I'd naively assumed, Glasgow traditionally being twice the size of Edinburgh's population at one million ( 1930s- 1960s period) compared to just under half a million in Edinburgh that Glasgow would have bigger universities ... but not so. Even someone as unsophisticated/ dense, as me, not having looked up or wondered about comparative university sizes before... started to get the message that this assumption was completely wrong....It was like Michael Palin in Ripping Yarns in his tiny holiday cottage surrounded and dwarfed by a full u boat crew pretending to be his 30 cottage servants for the week. The more I walked around this area the weirder this assumption felt.


Another large University of Edinburgh building/complex filling yet another street. So I looked it up. Turns out the University of Edinburgh is the UK's 4th largest after London, The Open University, and Manchester, at 49,000 students. Glasgow University is 9th. Even the three Glasgow universities put together fail to match the University of Edinburgh. And it also has Scotland's most exclusive private/public schools like Fettes College and George Heriot's which I also wandered past ( and tried (unsuccessfully)  to explore on previous occasions. Just out of curiosity.


I also stumbled across Burke and Hare's lap dancing pub. Through I'm fairly sure the only lap dancing the famous murderers did was when teeth fell out of any recently deceased corpse, helped along the way by smothering hands.


It was a convoluted route I took which also included West Port, seen above,


 Lady's Wynd, Seen here, A lane leading down to Edinburgh Castle...


Where it looked at its highest and most imposing. " We shall attack it from here lads! Looks the easiest side to storm up and capture it...."



It was a connoisseur route picking out various highlights of old Edinburgh on the way to the bus station.


A cornucopia. A common motif in both Glasgow and Edinburgh and probably many other UK cities on buildings constructed during the golden years of the British Empire. Good for the UK elite anyway. Soot and grime for the working class, exploitation, slavery and death abroad. 


The White Hart Inn. Grassmarket. 


 West Bow. One of my favourite streets and a tourist haunt. Unless you arrive very early it's impossible to take a photo here without a crowd in it although I did try to get everyone facing away from the camera. Around ten levels high, roughly where the white building is in this photo, a narrow staircase wormholes steeply up into the Royal Mile. I remembered it from years ago. Also an interesting and truly bizarre story about this place and maybe another inspiration for 'The Strange Case of  Dr Jekyll and Mr Hyde.
 

https://en.wikipedia.org/wiki/Thomas_Weir     Worth a look. Unique. Although of course in those days they could have both been suffering from a shared mental illness/aberration and or delusions caused by parasites, disease, bacteria and the like... which did occur frequently in old Edinburgh with its cramped house living on top of house conditions. 

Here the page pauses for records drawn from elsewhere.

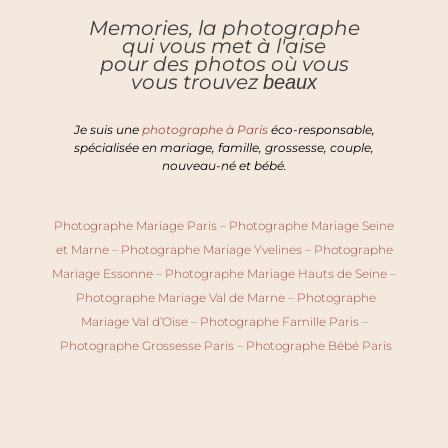
Memories, la photographe
qui vous met à l'aise
pour des photos où vous
vous trouvez
beaux
Je suis une
photographe à Paris
éco-responsable,
spécialisée en mariage, famille, grossesse, couple,
nouveau-né et bébé.
Photographe Mariage Paris
–
Photographe Mariage Seine
et Marne
–
Photographe Mariage Yvelines
–
Photographe
Mariage Essonne
–
Photographe Mariage Hauts de Seine
–
Photographe Mariage Val de Marne
–
Photographe
Mariage Val d’Oise
–
Photographe Famille Paris
–
Photographe Grossesse Paris
–
Photographe Bébé Paris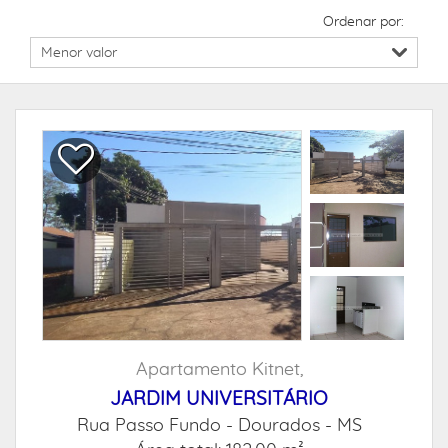
Ordenar por:
Apartamento Kitnet,
JARDIM UNIVERSITÁRIO
Rua Passo Fundo -
Dourados - MS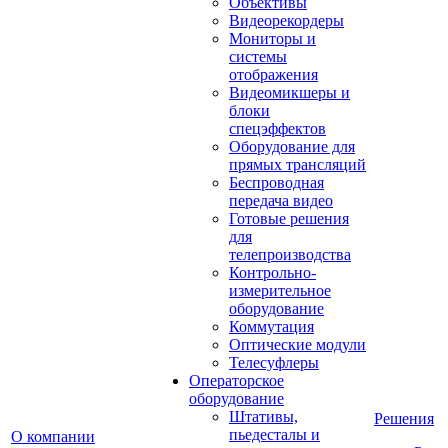
Объективы
Видеорекордеры
Мониторы и
системы
отображения
Видеомикшеры и
блоки
спецэффектов
Оборудование для
прямых трансляций
Беспроводная
передача видео
Готовые решения
для
телепроизводства
Контрольно-
измерительное
оборудование
Коммутация
Оптические модули
Телесуфлеры
Операторское
оборудование
Штативы,
Решения
пьедесталы и
О компании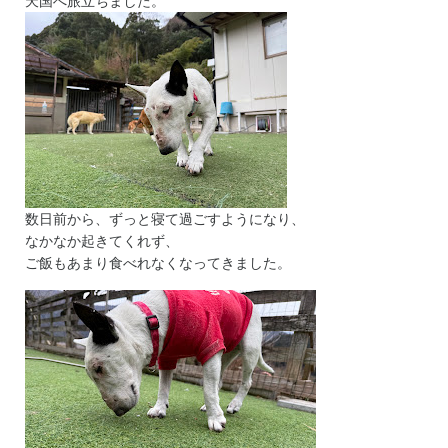
天国へ旅立ちました。
数日前から、ずっと寝て過ごすようになり、
なかなか起きてくれず、
ご飯もあまり食べれなくなってきました。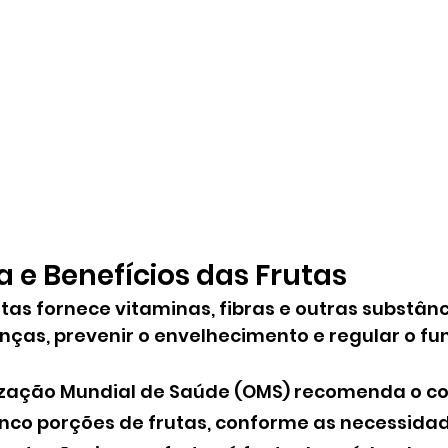
 e Benefícios das Frutas
tas fornece vitaminas, fibras e outras substân
ças, prevenir o envelhecimento e regular o f
nização Mundial de Saúde (OMS) recomenda o c
cinco porções de frutas, conforme as necessida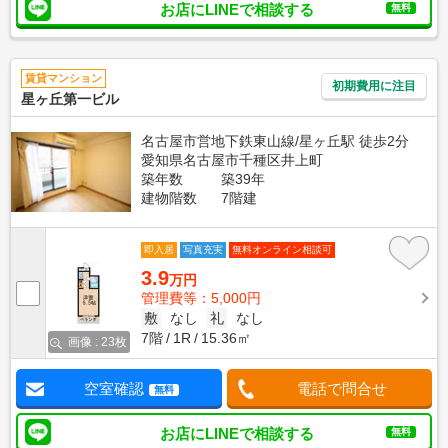
お店にLINEで相談する
無料
賃貸マンション
初期費用に注目
星ヶ丘第一ビル
名古屋市営地下鉄東山線/星ヶ丘駅 徒歩2分
愛知県名古屋市千種区井上町
築年数
築39年
建物階数
7階建
即入居
写真充実
無料オンライン相談可
3.9
万円
管理費等：5,000円
敷
なし
礼
なし
7階
1R
15.36㎡
画像 : 23枚
空室確認
電話で問合せ
無料
お店にLINEで相談する
無料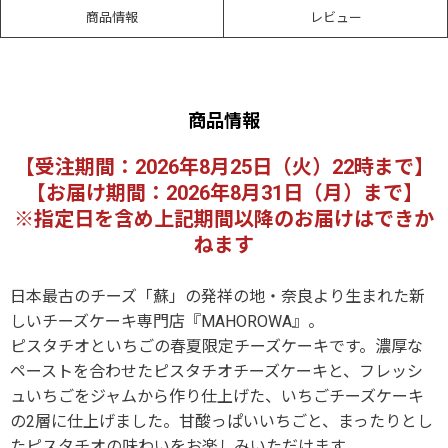
商品情報
レビュー
商品情報
【受注期間：2026年8月25日（火）22時まで】
【お届け期間：2026年8月31日（月）まで】
※指定日を含め上記期間以降のお届けはできか
ねます
日本最古のチーズ「蘇」の発祥の地・奈良より生まれた新
しいチーズケーキ専門店『MAHOROWA』。
ピスタチオといちごの春夏限定チーズケーキです。濃厚な
ペーストを合わせたピスタチオチーズケーキと、フレッシ
ュいちごをジャムから作り仕上げた、いちごチーズケーキ
の2層に仕上げました。甘酸っぱいいちごと、まったりとし
たピスタチオの味わいをお楽しみいただけます。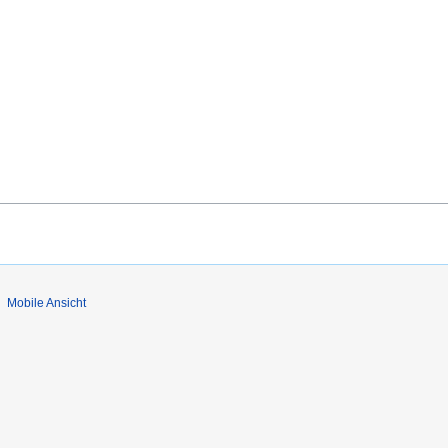
Mobile Ansicht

Edinburgh in general is a lot busier than my first visits to the city thanks to the internet but you can see why. Paint anything in vivid primary colours and it will be an instant hit. Had to miss out the lower section of shops here as the street was crammed with tourists.


 West Bow Shops.


I then took the narrow staircase steeply upwards to arrive out on the Royal Mile, around here. Then across this road... then steeply back down again to Princes Street Gardens via another long narrow descending lane. The best bits of old Edinburgh for a hill walker.


Then up and down to the bus station via George Street and Edinburgh's New Town elegance. As old Edinburgh is built over volcanic ridges and sills you do climb a great deal traveling across it south to north, as I was here. West to east is much easier... but tame. With more crowds.


One of many fine period buildings in George Street.


A pediment detail. The triangular space on top of a period building, often filled with decorative figures from Greek, Roman or occasionally Egyptian history. Another great day out.